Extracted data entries
■ ■ ■
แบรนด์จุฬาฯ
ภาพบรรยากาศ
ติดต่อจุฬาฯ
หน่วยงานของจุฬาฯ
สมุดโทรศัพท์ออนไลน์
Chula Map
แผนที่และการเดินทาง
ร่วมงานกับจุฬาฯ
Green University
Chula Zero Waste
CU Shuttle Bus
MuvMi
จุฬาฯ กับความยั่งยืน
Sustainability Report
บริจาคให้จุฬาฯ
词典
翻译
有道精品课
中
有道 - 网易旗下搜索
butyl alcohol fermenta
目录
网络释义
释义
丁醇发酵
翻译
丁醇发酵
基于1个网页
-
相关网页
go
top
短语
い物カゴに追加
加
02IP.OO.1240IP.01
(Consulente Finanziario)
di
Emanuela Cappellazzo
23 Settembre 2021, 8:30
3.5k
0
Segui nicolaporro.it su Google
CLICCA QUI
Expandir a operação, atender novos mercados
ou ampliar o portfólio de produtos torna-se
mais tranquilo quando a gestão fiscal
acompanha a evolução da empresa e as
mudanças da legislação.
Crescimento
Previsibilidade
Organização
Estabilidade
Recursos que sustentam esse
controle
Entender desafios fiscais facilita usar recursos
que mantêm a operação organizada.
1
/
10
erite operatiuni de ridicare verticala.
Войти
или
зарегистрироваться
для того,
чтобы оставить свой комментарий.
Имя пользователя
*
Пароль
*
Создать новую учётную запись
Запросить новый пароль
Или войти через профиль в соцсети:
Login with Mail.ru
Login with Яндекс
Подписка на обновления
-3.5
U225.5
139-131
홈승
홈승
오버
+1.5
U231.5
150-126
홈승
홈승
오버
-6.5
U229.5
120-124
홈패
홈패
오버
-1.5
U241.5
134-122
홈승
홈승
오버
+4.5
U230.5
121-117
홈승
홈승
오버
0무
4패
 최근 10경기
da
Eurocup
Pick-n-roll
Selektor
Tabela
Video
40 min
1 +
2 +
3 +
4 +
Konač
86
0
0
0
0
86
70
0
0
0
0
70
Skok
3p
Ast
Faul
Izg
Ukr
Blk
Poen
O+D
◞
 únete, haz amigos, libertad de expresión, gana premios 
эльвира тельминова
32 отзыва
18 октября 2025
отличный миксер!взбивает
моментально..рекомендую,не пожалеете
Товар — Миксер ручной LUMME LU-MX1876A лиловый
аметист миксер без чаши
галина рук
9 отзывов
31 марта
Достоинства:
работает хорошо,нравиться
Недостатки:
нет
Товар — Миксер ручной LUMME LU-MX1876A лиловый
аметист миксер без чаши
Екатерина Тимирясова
■ ■ ■
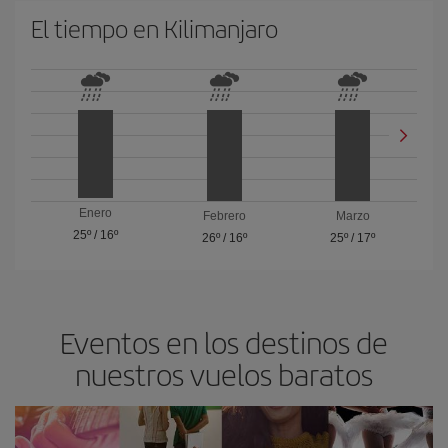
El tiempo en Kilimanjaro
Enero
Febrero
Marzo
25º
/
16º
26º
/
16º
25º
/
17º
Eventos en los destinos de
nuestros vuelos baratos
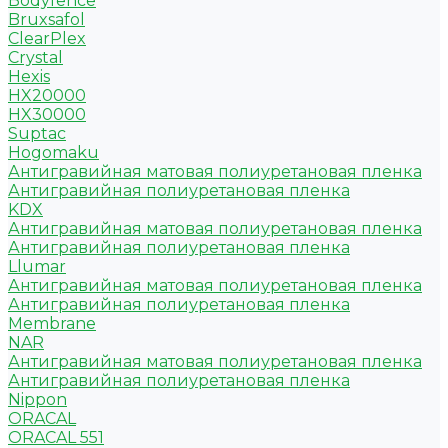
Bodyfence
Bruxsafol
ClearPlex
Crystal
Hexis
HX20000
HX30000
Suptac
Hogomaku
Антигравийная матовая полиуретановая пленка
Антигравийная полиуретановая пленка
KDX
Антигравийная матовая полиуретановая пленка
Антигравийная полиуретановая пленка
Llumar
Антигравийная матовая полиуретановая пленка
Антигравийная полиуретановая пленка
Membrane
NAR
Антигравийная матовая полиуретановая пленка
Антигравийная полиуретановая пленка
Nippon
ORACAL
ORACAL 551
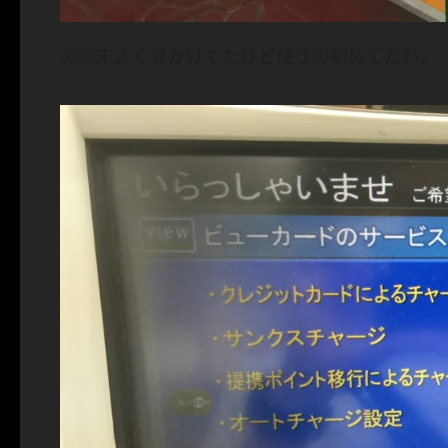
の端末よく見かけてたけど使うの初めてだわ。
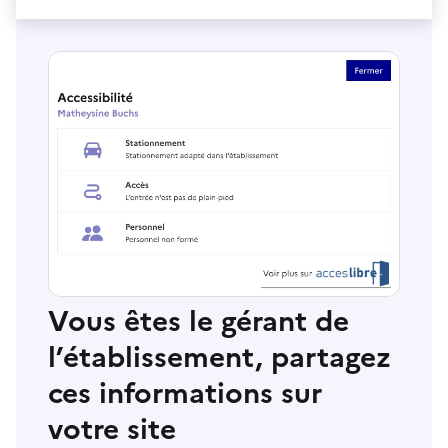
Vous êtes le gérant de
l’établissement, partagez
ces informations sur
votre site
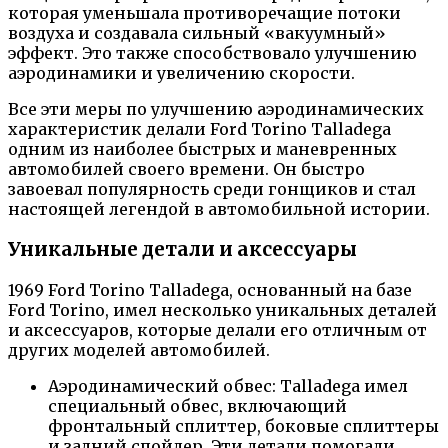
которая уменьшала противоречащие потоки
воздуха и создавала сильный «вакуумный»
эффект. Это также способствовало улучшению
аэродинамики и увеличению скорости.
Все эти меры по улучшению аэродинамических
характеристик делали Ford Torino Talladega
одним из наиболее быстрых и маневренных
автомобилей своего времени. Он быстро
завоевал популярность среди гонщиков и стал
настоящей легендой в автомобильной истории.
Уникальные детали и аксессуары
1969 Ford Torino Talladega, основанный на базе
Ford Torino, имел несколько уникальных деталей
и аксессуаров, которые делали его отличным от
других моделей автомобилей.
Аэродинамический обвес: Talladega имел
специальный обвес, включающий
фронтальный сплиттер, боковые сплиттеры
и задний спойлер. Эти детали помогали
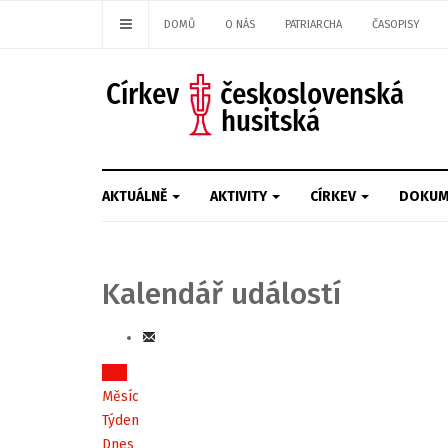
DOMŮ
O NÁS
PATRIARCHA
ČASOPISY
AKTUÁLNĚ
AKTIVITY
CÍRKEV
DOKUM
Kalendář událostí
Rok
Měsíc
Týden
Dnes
■ ■ ■
[The task]
What is needed is a verbatim copy of every line in the records above from the one containing "отличный миксер!взбивает" down to the one containing "Екатерина Тимирясова", both included, and nothing more.

[Solution to the exercise]
отличный миксер!взбивает
моментально..рекомендую,не пожалеете
Товар — Миксер ручной LUMME LU-MX1876A лиловый
аметист миксер без чаши
галина рук
9 отзывов
31 марта
Достоинства:
работает хорошо,нравиться
Недостатки:
нет
Товар — Миксер ручной LUMME LU-MX1876A лиловый
аметист миксер без чаши
Екатерина Тимирясова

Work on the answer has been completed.